Prompt - Lines before the one containing "steden, de eilanden, de mooiste" are left out; return that line and every line after it exactly, through the end of the data below.
--------------------
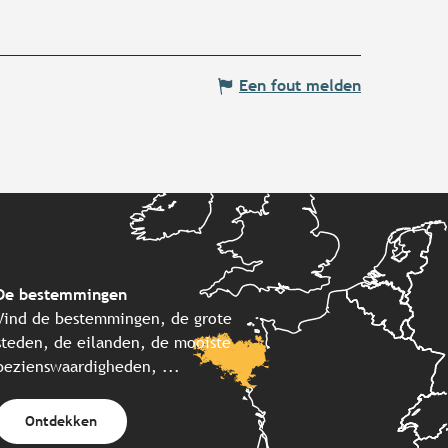
Een fout melden
De bestemmingen
Vind de bestemmingen, de grote
steden, de eilanden, de mooiste
bezienswaardigheden, ...
Ontdekken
--------------------
Answer box -
steden, de eilanden, de mooiste
bezienswaardigheden, ...
Ontdekken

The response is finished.